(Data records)
+===+

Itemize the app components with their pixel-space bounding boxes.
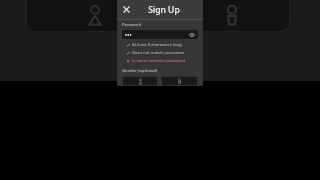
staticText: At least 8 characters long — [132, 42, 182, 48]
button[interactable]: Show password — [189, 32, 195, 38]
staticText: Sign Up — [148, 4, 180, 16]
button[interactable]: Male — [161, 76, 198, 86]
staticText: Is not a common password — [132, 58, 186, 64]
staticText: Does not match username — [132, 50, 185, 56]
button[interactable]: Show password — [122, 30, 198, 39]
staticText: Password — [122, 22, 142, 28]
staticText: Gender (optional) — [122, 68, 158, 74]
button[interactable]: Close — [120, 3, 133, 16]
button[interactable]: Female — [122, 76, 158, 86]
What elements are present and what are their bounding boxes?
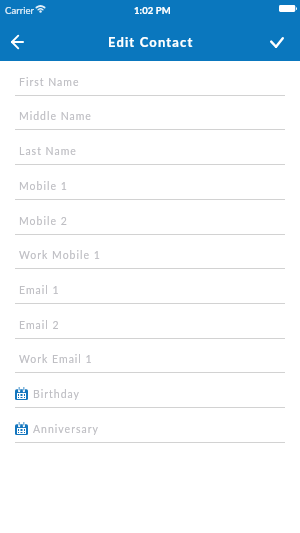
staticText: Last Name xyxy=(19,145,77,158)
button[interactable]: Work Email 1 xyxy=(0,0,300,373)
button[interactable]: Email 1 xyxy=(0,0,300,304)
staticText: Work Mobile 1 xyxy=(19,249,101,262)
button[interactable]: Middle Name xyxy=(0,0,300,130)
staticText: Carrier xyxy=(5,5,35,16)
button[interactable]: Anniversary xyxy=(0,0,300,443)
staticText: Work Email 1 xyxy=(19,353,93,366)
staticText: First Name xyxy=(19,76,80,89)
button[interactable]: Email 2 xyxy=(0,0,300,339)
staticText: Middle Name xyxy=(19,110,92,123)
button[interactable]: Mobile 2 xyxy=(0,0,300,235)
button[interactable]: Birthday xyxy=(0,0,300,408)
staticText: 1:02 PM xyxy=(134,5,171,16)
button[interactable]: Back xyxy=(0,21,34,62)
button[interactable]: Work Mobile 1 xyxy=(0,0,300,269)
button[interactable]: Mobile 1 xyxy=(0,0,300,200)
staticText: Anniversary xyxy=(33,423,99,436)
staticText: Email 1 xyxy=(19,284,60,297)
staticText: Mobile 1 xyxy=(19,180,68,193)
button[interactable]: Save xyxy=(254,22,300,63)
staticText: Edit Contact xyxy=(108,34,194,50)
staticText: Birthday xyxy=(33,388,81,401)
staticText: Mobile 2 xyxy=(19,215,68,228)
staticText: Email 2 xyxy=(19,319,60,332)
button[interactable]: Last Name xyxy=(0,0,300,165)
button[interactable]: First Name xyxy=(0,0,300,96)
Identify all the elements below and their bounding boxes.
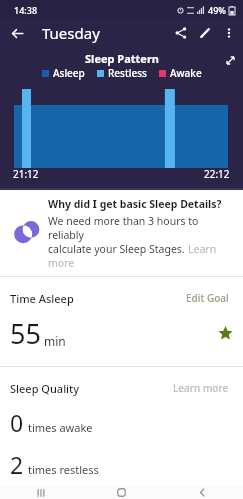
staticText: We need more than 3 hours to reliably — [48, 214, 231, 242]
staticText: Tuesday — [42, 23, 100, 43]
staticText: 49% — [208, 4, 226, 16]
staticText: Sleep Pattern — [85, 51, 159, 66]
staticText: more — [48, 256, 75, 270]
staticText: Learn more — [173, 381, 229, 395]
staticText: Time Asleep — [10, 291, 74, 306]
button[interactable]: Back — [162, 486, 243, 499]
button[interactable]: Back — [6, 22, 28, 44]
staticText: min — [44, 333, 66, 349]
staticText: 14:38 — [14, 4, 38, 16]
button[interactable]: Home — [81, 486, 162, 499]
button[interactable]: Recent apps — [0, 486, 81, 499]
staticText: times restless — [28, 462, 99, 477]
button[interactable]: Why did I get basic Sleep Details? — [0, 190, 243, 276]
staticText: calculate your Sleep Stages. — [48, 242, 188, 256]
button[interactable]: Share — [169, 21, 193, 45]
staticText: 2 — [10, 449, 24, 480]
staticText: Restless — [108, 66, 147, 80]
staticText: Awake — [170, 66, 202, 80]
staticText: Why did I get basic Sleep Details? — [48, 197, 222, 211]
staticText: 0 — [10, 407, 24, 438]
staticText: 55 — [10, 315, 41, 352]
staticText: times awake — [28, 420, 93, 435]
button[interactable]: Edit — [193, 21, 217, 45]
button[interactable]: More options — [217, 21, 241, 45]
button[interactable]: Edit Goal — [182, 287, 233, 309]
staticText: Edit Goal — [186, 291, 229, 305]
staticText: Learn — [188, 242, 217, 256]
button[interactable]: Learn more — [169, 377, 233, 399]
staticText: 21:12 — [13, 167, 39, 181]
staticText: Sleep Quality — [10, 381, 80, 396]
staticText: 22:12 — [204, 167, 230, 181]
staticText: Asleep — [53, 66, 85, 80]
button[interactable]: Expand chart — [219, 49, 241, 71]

+===+

* _What to do_
Every line in the records is to be retyped exactly as it stands; the pictures stay out.

* _Problem solution_
Itemize the app components with their pixel-space bounding boxes.
staticText: At least 8 characters long — [132, 42, 182, 48]
button[interactable]: Show password — [189, 32, 195, 38]
staticText: Sign Up — [148, 4, 180, 16]
button[interactable]: Male — [161, 76, 198, 86]
staticText: Is not a common password — [132, 58, 186, 64]
staticText: Does not match username — [132, 50, 185, 56]
button[interactable]: Show password — [122, 30, 198, 39]
staticText: Password — [122, 22, 142, 28]
staticText: Gender (optional) — [122, 68, 158, 74]
button[interactable]: Close — [120, 3, 133, 16]
button[interactable]: Female — [122, 76, 158, 86]
What elements are present and what are their bounding boxes?
staticText: Last Name xyxy=(19,145,77,158)
button[interactable]: Work Email 1 xyxy=(0,0,300,373)
button[interactable]: Email 1 xyxy=(0,0,300,304)
staticText: Work Mobile 1 xyxy=(19,249,101,262)
button[interactable]: Middle Name xyxy=(0,0,300,130)
staticText: Carrier xyxy=(5,5,35,16)
button[interactable]: Anniversary xyxy=(0,0,300,443)
staticText: Work Email 1 xyxy=(19,353,93,366)
staticText: First Name xyxy=(19,76,80,89)
button[interactable]: Email 2 xyxy=(0,0,300,339)
staticText: Middle Name xyxy=(19,110,92,123)
button[interactable]: Mobile 2 xyxy=(0,0,300,235)
button[interactable]: Birthday xyxy=(0,0,300,408)
staticText: 1:02 PM xyxy=(134,5,171,16)
button[interactable]: Back xyxy=(0,21,34,62)
button[interactable]: Work Mobile 1 xyxy=(0,0,300,269)
button[interactable]: Mobile 1 xyxy=(0,0,300,200)
staticText: Anniversary xyxy=(33,423,99,436)
staticText: Email 1 xyxy=(19,284,60,297)
staticText: Mobile 1 xyxy=(19,180,68,193)
button[interactable]: Save xyxy=(254,22,300,63)
staticText: Edit Contact xyxy=(108,34,194,50)
staticText: Birthday xyxy=(33,388,81,401)
staticText: Mobile 2 xyxy=(19,215,68,228)
staticText: Email 2 xyxy=(19,319,60,332)
button[interactable]: Last Name xyxy=(0,0,300,165)
button[interactable]: First Name xyxy=(0,0,300,96)
Identify all the elements below and their bounding boxes.
staticText: We need more than 3 hours to reliably — [48, 214, 231, 242]
staticText: Tuesday — [42, 23, 100, 43]
staticText: 49% — [208, 4, 226, 16]
staticText: Sleep Pattern — [85, 51, 159, 66]
staticText: more — [48, 256, 75, 270]
staticText: Learn more — [173, 381, 229, 395]
staticText: Time Asleep — [10, 291, 74, 306]
button[interactable]: Back — [162, 486, 243, 499]
button[interactable]: Back — [6, 22, 28, 44]
staticText: min — [44, 333, 66, 349]
staticText: 14:38 — [14, 4, 38, 16]
button[interactable]: Home — [81, 486, 162, 499]
button[interactable]: Recent apps — [0, 486, 81, 499]
staticText: times restless — [28, 462, 99, 477]
button[interactable]: Why did I get basic Sleep Details? — [0, 190, 243, 276]
staticText: calculate your Sleep Stages. — [48, 242, 188, 256]
button[interactable]: Share — [169, 21, 193, 45]
staticText: 2 — [10, 449, 24, 480]
staticText: Restless — [108, 66, 147, 80]
staticText: Awake — [170, 66, 202, 80]
staticText: Why did I get basic Sleep Details? — [48, 197, 222, 211]
staticText: 0 — [10, 407, 24, 438]
staticText: 55 — [10, 315, 41, 352]
staticText: times awake — [28, 420, 93, 435]
button[interactable]: Edit — [193, 21, 217, 45]
button[interactable]: More options — [217, 21, 241, 45]
button[interactable]: Edit Goal — [182, 287, 233, 309]
staticText: Edit Goal — [186, 291, 229, 305]
staticText: Learn — [188, 242, 217, 256]
button[interactable]: Learn more — [169, 377, 233, 399]
staticText: 21:12 — [13, 167, 39, 181]
staticText: Sleep Quality — [10, 381, 80, 396]
staticText: 22:12 — [204, 167, 230, 181]
staticText: Asleep — [53, 66, 85, 80]
button[interactable]: Expand chart — [219, 49, 241, 71]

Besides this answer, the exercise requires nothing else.